Sunday, April 20, 2008

Is the Newspaper Ombudsman More or Less Obsolete?

Five Reasons Why Having a 'Public Editor' at the Times and Other Papers No Longer Makes Much Sense

By Simon Dumenco

Published:
March 24, 2008 A colleague of mine recently said some complimentary things about Clark Hoyt, the so-called public editor (i.e., ombudsman) of The New York Times. Unlike his immediate predecessor Byron Calame, Hoyt, my colleague pointed out, is tough, no-nonsense and productively cranky.
Clark Hoyt: Public frenemy at the Times is good, but does it really matter?
Clark Hoyt: Public frenemy at the Times is good, but does it really matter?

I found myself agreeing (Hoyt's better than Calame, no doubt).

Then, I confess, I found myself reverting to my usual position regarding Hoyt: vague indifference.

Then I found myself feeling a little guilty for not particularly caring.

And then I thought: Maybe it's not me, and maybe it's not really even Hoyt. Maybe it's the very idea of the public editor/ombudsman -- a position whose time may have come and gone.

We're nearing the fifth anniversary of the creation of the public-editor gig at the Times (Daniel Okrent, the first PE, was hired in 2003 in the wake of the Jayson Blair catastrophe). The Times, it's worth noting, was late to the game. As the Organization of News Ombudsmen notes on its website, The Courier-Journal and the Louisville Times put the first U.S. newspaper ombudsman to work in June 1967 (borrowing from a Japanese model), and the ONO now lists dozens of members at American newspapers.

Some four decades later, I think it might be time to pull the plug on ombudsfolk. Why? Five reasons spring immediately to mind:

Readers are doing it for themselves. At some papers, ombudsmen go by the title "reader advocate." It would have been hard to imagine even just a few years ago that readers could effectively advocate for themselves, but given the megaphone of the blogosphere, that's clearly the case. In fact, in many cases bloggers -- and energetic non-blogging readers who engage the interest of key bloggers -- can quickly gain the upper hand in defining how controversial newspaper reports are received and spun.
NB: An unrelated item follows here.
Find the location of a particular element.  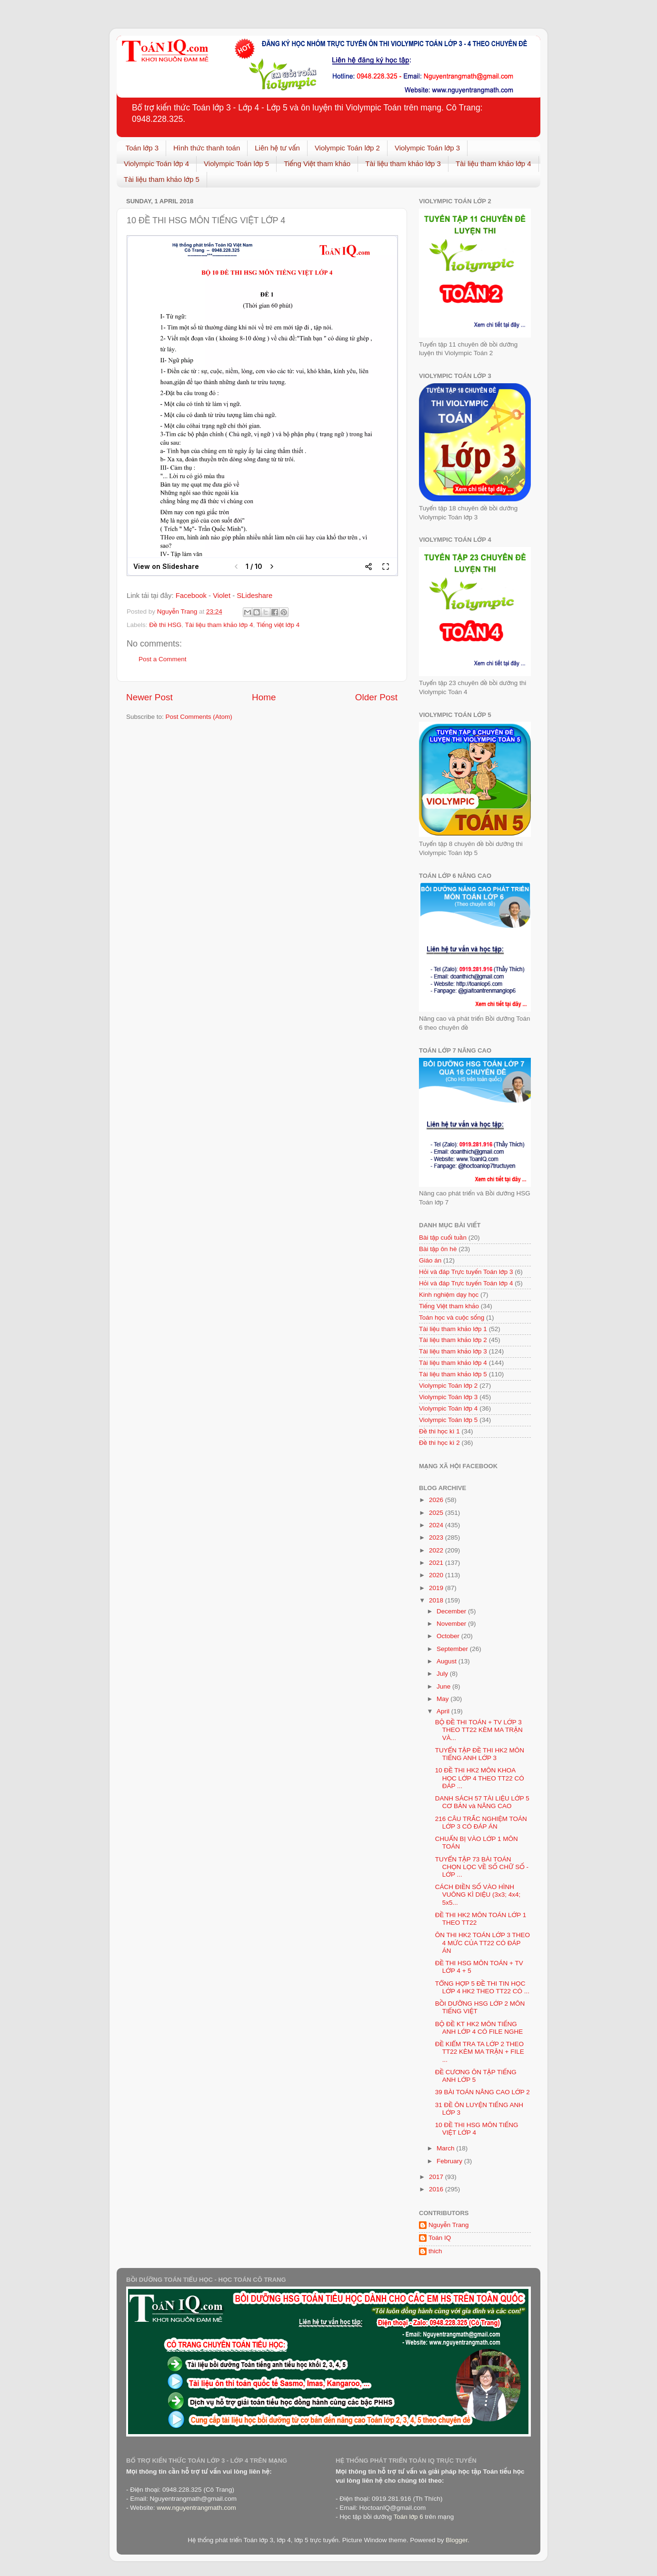

2022 is located at coordinates (437, 1550).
Chances are, Romenesko has already been there, done that. Jim Romenesko's Poynter Institute media blog is, of course, the go-to place for not only journalistic navel-gazing but serious, worthy, in-depth considerations of journalistic issues. If it really matters, chances are Romenesko has already linked it to death and posted plenty of ad hoc commentary on his letters page. The larger online conversation about media personified and enabled by Romenesko effectively makes any newspaper's public-editor column seem both parochial and anemic.

Journalists and editors are doing it for themselves. In the recent past, senior citizens, unemployed cranks and other gadflies were the people most likely to bother writing letters to newspaper editors. Now, of course, plenty of average people of all ages directly engage with journalists and editors through e-mail and especially website comments. And the best newspaper people are addressing that feedback directly (the Times certainly did regarding its controversial January report about John McCain's rumored extramarital affair). That's the way it should be.

Ombudsmen are (sorry) boring as hell. Comes with the territory, I suppose, given that newspaper management invariably expects ombudsfolk to be sober, seasoned, borderline-elderly paternal/maternal types. That sort of pedantic sensibility is just dated and tone-deaf -- and at odds with how newspapers should be engaging with their newly empowered readers.

The money's better spent elsewhere. My message to newspaper executives: There is no shortage of people who are all too happy to second-guess your coverage; they're doing it every day, every hour, every minute. Graciously accept -- even celebrate -- their contributions, and make plenty of space for them online and in print.

And then spend your dwindling budgets on reporting -- instead of reporting on your reporting.